Photographs of Hamilton Palace accompany lengthy articles about the background to the copper-domed building. Construction started in 1985 and had cost about £40 million by 2006. It was intended to house his art collection – currently stored in Switzerland – and to be a mausoleum, ensuring his trust would legally own the buildings and their fittings after his death.
Hoogstraten was involved in a long-running fued with the Ramblers’ Association in the 1980s over Framfield footpath nine, illegally obstructed for 13 years until 2003. When a walker saw a barn built over the path he was accosted by an estate contractor and reported the issue to East Sussex County Council. Padlocked gates and refrigeration units were put in place to block the path.
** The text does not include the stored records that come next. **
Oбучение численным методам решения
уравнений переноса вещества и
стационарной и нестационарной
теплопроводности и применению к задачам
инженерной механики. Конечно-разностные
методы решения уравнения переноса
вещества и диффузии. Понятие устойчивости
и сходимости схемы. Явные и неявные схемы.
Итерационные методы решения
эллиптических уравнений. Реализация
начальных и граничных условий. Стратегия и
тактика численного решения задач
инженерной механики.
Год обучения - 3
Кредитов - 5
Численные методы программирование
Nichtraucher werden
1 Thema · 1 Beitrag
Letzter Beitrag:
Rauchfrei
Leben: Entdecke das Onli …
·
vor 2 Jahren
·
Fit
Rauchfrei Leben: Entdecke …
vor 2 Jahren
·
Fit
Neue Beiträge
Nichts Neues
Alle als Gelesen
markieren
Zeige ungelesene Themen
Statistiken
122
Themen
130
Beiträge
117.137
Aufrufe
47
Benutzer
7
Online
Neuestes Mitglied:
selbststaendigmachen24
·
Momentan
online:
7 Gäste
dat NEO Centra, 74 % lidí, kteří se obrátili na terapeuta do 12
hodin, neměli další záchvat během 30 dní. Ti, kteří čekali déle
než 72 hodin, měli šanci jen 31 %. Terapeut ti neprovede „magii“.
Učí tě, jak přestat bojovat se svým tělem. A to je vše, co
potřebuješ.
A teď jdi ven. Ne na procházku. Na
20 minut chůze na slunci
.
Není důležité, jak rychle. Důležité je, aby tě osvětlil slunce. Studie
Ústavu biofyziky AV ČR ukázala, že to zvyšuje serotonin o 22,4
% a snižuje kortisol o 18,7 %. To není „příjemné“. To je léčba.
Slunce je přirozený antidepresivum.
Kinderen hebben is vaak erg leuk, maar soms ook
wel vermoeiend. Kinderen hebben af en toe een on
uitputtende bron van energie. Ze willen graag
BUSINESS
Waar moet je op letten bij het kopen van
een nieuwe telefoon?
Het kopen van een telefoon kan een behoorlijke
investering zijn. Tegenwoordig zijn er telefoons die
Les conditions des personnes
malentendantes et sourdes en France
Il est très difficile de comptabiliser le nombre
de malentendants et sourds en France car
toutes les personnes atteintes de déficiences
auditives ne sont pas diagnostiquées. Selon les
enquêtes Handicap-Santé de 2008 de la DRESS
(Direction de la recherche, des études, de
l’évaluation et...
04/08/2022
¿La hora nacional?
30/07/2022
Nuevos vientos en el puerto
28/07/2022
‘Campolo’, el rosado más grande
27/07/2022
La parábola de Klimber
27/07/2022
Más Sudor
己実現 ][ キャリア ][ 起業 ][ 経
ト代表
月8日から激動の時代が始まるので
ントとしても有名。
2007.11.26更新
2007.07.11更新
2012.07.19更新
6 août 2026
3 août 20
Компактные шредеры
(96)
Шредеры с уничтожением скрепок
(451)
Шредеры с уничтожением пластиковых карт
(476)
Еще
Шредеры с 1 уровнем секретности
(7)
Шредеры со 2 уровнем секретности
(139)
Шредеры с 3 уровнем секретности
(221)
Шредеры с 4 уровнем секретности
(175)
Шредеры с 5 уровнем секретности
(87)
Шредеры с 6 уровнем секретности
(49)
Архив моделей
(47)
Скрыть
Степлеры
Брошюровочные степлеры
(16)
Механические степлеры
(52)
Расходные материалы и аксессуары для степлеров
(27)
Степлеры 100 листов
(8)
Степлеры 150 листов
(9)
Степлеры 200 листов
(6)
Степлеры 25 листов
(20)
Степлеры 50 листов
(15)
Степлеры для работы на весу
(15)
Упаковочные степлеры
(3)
In 1998 the Ramblers’ central office took on the campaign. Hoogstraten called them ‘riff raff’ and ‘scum of the earth.’ According to Open Spaces Society spokesman Chris Smith there was a protracted legal battle with ESCC when Hoogstraten set up companies, apparently to frustrate the process.
Ramblers pressed for a clause in the 2000 Countryside and Rights of Way (CROW) act which ultimately gave magistrates the power to remove obstructions. More lengthy legal arguments followed until the liquidator of one paper company set up to fight the case agreed to move the obstructions. On February 10 2003 there was a celebratory wire-cutting at the scene. Chris Smith said: “Mr Hoogstraten’s Path is the title of a walk on our website. To begin with people were too scared to come, but there have been no problems with the famous path for many years.”
Hoogstraten was born in Bognor in 1946, sold stamps to collectors at the age of 11 and began business dealing at the age of 14. In 1964 he bought an estate in Zimbabwe (then Rhodesia) and is a close associate of Robert Mugabe.
He served time in 2002 was sentenced to 10 years for the manslaughter of a business rival.
The verdict was overturned on appeal but in 2005 he was ordered to pay the victim’s family £6 million in a civil case.